TASK TO COMPLETE:
Extract every record, exactly as written, and ignore the pictures.

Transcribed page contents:
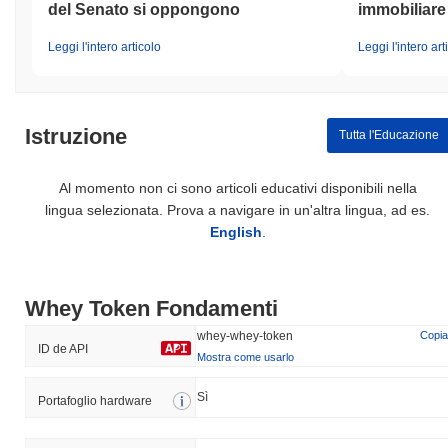
del Senato si oppongono
immobiliare
Leggi l'intero articolo
Leggi l'intero art
Istruzione
Tutta l'Educazione
Al momento non ci sono articoli educativi disponibili nella
lingua selezionata. Prova a navigare in un'altra lingua, ad es.
English
.
Whey Token Fondamenti
whey-whey-token
Copia
ID de API
Mostra come usarlo
Sì
Portafoglio hardware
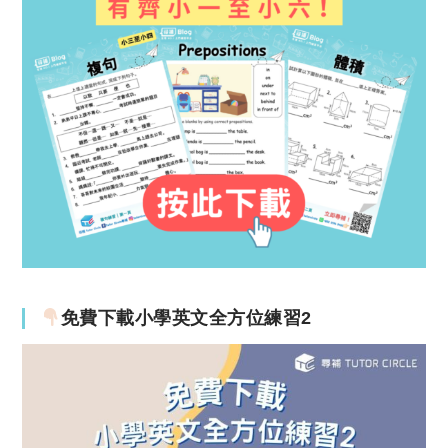
免費下載小學英文全方位練習2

RESPONSE BELOW:
del Senato si oppongono
immobiliare
Leggi l'intero articolo
Leggi l'intero art
Istruzione
Tutta l'Educazione
Al momento non ci sono articoli educativi disponibili nella
lingua selezionata. Prova a navigare in un'altra lingua, ad es.
English
.
Whey Token Fondamenti
whey-whey-token
Copia
ID de API
Mostra come usarlo
Sì
Portafoglio hardware
免費下載小學英文全方位練習2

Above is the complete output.